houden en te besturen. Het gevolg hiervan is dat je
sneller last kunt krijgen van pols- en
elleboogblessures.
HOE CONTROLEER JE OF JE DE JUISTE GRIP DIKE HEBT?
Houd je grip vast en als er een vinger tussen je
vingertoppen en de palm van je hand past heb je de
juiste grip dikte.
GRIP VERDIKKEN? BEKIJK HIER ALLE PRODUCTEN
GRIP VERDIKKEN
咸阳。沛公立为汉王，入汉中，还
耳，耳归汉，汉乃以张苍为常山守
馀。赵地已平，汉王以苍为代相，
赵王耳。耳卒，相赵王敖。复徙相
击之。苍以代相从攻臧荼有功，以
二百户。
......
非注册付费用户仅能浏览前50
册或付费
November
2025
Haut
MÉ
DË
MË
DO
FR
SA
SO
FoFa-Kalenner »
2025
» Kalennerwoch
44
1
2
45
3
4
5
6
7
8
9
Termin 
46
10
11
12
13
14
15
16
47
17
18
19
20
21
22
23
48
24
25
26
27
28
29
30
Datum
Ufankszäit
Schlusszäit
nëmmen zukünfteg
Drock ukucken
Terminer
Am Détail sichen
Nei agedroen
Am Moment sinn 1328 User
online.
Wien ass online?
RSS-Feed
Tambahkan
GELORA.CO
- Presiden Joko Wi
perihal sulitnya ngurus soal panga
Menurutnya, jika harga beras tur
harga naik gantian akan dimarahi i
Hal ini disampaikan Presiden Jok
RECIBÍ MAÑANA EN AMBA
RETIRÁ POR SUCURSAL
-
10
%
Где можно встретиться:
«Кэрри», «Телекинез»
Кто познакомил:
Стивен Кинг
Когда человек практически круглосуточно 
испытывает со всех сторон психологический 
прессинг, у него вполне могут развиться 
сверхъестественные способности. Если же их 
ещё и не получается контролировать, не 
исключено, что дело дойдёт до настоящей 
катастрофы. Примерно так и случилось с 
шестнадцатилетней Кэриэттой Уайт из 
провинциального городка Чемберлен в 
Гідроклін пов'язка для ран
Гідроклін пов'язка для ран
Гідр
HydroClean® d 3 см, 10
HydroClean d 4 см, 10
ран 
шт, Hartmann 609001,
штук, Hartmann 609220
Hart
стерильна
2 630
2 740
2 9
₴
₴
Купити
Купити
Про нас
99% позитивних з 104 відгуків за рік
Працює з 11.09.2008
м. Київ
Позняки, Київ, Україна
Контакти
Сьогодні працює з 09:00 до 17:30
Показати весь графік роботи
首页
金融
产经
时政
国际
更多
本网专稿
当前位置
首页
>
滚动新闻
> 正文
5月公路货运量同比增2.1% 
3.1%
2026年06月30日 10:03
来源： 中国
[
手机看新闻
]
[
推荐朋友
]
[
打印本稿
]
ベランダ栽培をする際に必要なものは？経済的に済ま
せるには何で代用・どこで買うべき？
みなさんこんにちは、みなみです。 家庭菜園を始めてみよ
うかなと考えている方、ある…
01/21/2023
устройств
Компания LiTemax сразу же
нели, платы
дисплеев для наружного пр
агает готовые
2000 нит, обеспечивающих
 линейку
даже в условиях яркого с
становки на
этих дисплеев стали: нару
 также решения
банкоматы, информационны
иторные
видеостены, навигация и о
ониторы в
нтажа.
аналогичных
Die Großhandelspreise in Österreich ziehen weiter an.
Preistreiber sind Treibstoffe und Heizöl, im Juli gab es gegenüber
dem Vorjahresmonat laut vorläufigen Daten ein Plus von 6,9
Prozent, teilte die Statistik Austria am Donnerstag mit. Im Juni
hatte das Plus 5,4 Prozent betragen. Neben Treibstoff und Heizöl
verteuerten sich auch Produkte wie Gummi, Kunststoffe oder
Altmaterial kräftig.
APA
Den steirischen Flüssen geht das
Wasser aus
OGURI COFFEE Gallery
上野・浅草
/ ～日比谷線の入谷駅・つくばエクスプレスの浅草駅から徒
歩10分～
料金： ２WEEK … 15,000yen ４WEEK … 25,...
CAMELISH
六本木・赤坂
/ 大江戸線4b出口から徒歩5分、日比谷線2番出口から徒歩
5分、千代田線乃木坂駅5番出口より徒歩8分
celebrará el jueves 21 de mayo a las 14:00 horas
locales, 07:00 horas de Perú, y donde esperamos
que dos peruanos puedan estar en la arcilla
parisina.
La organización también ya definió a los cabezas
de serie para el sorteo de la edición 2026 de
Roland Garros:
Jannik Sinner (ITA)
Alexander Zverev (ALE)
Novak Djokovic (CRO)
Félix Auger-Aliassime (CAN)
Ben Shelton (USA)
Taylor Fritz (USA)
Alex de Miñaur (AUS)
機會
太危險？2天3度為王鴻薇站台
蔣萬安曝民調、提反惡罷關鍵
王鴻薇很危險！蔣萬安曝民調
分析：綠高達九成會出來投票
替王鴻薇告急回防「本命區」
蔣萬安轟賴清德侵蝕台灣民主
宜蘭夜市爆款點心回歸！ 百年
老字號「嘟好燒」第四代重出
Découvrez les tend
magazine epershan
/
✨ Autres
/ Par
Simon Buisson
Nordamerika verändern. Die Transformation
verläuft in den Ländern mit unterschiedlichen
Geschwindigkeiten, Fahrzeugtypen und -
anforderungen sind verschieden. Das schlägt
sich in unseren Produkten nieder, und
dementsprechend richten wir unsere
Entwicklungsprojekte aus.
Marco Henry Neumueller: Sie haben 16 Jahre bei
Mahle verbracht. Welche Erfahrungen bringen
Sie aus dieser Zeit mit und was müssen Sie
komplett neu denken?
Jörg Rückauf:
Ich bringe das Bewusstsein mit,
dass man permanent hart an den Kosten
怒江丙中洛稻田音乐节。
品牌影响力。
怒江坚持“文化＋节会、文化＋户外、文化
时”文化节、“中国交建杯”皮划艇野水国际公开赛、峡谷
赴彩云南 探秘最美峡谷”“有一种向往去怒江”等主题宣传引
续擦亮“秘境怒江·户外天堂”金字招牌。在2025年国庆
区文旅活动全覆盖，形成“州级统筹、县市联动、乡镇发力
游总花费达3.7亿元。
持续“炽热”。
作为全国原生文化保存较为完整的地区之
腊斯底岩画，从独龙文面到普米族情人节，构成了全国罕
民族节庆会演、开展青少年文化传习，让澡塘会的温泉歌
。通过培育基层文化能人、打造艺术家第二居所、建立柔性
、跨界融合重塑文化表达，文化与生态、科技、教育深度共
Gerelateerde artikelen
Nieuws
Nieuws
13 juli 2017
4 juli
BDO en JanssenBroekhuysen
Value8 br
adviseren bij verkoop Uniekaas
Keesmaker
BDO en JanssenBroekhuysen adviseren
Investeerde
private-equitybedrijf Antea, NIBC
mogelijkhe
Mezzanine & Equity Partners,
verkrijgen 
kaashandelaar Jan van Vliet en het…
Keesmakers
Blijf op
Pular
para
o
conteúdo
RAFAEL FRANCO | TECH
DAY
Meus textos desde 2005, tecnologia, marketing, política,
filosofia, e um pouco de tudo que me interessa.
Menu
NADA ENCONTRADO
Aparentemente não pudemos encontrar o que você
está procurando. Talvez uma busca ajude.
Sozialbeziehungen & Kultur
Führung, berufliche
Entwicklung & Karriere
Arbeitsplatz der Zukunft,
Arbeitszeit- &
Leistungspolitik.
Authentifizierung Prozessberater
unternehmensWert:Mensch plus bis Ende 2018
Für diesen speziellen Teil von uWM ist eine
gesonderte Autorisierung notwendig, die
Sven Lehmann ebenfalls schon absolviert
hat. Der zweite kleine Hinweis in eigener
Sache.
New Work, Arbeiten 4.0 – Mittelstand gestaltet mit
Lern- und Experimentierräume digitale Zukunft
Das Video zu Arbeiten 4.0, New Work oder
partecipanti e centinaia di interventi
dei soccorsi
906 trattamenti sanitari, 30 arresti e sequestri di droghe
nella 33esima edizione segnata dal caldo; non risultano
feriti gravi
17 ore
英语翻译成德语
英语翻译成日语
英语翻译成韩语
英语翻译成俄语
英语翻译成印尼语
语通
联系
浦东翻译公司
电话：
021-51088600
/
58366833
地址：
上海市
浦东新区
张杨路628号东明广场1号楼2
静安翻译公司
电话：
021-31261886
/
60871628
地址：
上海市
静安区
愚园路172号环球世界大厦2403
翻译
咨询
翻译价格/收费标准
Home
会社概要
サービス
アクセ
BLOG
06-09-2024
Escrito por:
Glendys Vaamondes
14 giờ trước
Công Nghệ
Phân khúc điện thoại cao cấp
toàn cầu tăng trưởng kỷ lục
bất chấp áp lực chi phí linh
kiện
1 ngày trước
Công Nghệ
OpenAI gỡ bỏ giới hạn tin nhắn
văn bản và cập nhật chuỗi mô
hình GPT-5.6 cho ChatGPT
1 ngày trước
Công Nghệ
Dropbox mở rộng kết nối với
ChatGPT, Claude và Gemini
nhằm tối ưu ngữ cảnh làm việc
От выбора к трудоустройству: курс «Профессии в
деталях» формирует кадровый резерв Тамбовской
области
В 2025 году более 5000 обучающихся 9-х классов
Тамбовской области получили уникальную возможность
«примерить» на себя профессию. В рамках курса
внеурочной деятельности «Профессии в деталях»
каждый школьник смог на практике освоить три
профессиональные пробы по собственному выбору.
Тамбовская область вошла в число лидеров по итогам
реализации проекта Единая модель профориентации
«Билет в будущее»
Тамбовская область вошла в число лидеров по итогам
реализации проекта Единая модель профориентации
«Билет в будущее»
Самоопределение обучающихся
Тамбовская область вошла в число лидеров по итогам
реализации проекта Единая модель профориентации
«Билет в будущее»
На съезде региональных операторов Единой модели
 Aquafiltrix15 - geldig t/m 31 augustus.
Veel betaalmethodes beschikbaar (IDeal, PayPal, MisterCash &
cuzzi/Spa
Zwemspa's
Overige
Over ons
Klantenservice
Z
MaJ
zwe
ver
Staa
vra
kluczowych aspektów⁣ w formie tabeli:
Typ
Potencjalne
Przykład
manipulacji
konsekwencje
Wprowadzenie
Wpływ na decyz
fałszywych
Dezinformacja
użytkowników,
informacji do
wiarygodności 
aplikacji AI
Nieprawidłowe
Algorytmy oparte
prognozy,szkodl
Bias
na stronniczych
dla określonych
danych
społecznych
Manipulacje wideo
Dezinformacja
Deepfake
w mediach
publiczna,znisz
===
## YOUR OBJECTIVE
Reproduce only the lines above spanning from the line containing "аналогичных" through the line containing "Novak Djokovic (CRO)", word for word.

## EXERCISE RESULT
аналогичных
Die Großhandelspreise in Österreich ziehen weiter an.
Preistreiber sind Treibstoffe und Heizöl, im Juli gab es gegenüber
dem Vorjahresmonat laut vorläufigen Daten ein Plus von 6,9
Prozent, teilte die Statistik Austria am Donnerstag mit. Im Juni
hatte das Plus 5,4 Prozent betragen. Neben Treibstoff und Heizöl
verteuerten sich auch Produkte wie Gummi, Kunststoffe oder
Altmaterial kräftig.
APA
Den steirischen Flüssen geht das
Wasser aus
OGURI COFFEE Gallery
上野・浅草
/ ～日比谷線の入谷駅・つくばエクスプレスの浅草駅から徒
歩10分～
料金： ２WEEK … 15,000yen ４WEEK … 25,...
CAMELISH
六本木・赤坂
/ 大江戸線4b出口から徒歩5分、日比谷線2番出口から徒歩
5分、千代田線乃木坂駅5番出口より徒歩8分
celebrará el jueves 21 de mayo a las 14:00 horas
locales, 07:00 horas de Perú, y donde esperamos
que dos peruanos puedan estar en la arcilla
parisina.
La organización también ya definió a los cabezas
de serie para el sorteo de la edición 2026 de
Roland Garros:
Jannik Sinner (ITA)
Alexander Zverev (ALE)
Novak Djokovic (CRO)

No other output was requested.